### GOAL OF THE EXERCISE
Find the line that contains "持ち前の家事能力でセンターを綺麗にした". Repeat that line and all lines following it, exactly, through the end of the listing below.

--- START ---

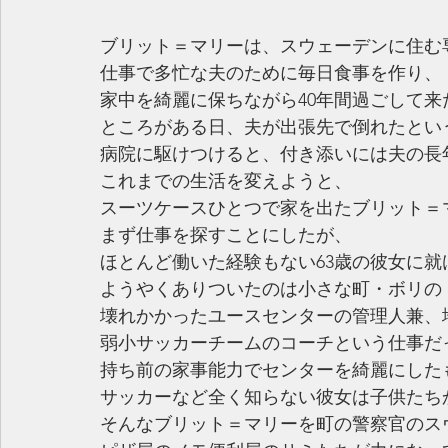
ブリット＝マリーは、スウェーデンに住む
仕事で多忙な夫のために毎日食事を作り、
家中を綺麗に保ちながら40年間過ごして来
ところがある日、夫が出張先で倒れたとい
病院に駆けつけると、付き添いには夫の長
これまでの生活を変えようと、
スーツケースひとつで家を出たブリット＝
まず仕事を探すことにしたが、
ほとんど働いた経験もない63歳の彼女に就
ようやくありついたのは小さな町・ボリの
壊れかかったユースセンターの管理人兼、
弱小サッカーチームのコーチという仕事だ
持ち前の家事能力でセンターを綺麗にした
サッカーなど全く知らない彼女は子供たち
そんなブリット＝マリーを町の警察官のス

--- END ---

### RESPONSE BELOW
持ち前の家事能力でセンターを綺麗にした
サッカーなど全く知らない彼女は子供たち
そんなブリット＝マリーを町の警察官のス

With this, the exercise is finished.